Closed sunsided closed 5 years ago
Out of the box support for the project.json file seems like a natural extension for GitVersion.
There is nothing to stop you using GitVersion today though, you could execute the GitVersion.exe on your repository, establish what the asserted Semantic Version is, and then manually update the project.json file using perhaps a regular expression.
Should it really be the task of GitVersion to update versions in all possible project types? If this is in the scope of GitVersion I would suggest to introduce some kind of interface like it is already done for the build server which easily can be extended to other project types (we use GitVersion for example for SharePoint Add-ins which also have their own XML file which contains the version number)
You would potentially need a composite of these updaters to run. For example if you had a solution containing a library (assembly info), a vsix package (xml), and an asp.net 5 website (project.json) you would want possibly all 3 to be updated.. or maybe just one. This would complicate things a bit for gitversion.
There must be existing tools out there for updating xml / json files..
On a side note, project.json
is really not just ASP.NET, but rather sort of the upcoming standard project type for .NET. With the framework multi-targeting it's a safe bet that sooner or later all NuGet projects will adapt to that one.

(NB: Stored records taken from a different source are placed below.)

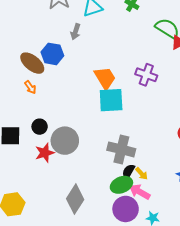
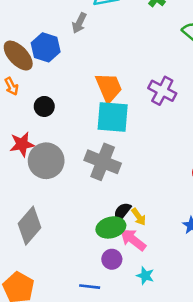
black circle: (40, 127) -> (44, 106), moved
gray cross: (121, 149) -> (103, 162), moved
red star: (45, 153) -> (22, 144), moved
gray diamond: (75, 199) -> (29, 226), moved
purple circle: (126, 209) -> (112, 259), size x0.6

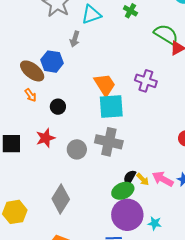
gray circle: (46, 161) -> (77, 149), moved, size x0.7
pink arrow: (133, 240) -> (163, 179), moved
purple circle: (112, 259) -> (127, 215), size x2.0

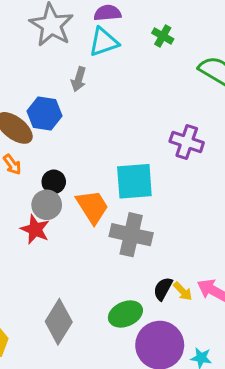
orange trapezoid: (105, 85) -> (92, 207), moved
red star: (45, 138) -> (35, 229), turned -30
gray circle: (77, 149) -> (47, 205), moved
green ellipse: (123, 191) -> (125, 314), moved

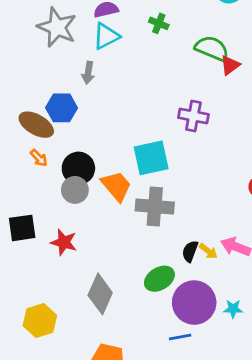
black circle: (54, 182) -> (78, 168), size x1.5
red star: (35, 229) -> (64, 242), moved

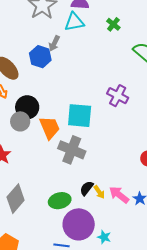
blue hexagon: (62, 108) -> (40, 57), moved

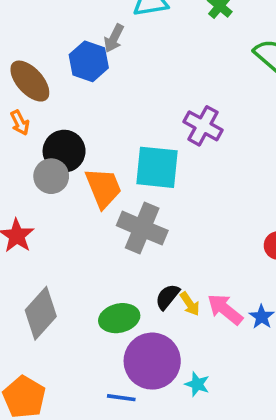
purple cross: (118, 96) -> (203, 126), moved

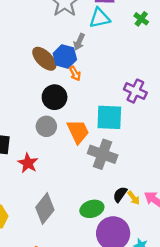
brown ellipse: (30, 81) -> (44, 59), moved
orange arrow: (20, 123) -> (75, 73), moved
black circle: (64, 151) -> (55, 97), moved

On a side note, project.json is really not just ASP.NET, but rather sort of the upcoming standard project type for .NET.
This was really my reasoning for including it within GitVersion. We have already included Assemblnfo.cs/.vb, which is the default .Net way of versioning a project. If project.json is becoming the new defacto, then IMO, this should also be included OOTB.
If we can setup something in the YAML file to make it more scalable, i.e. look for files matching this pattern, and replace entries with this pattern, with this GitVersion variable, then I would be all for that approach as well.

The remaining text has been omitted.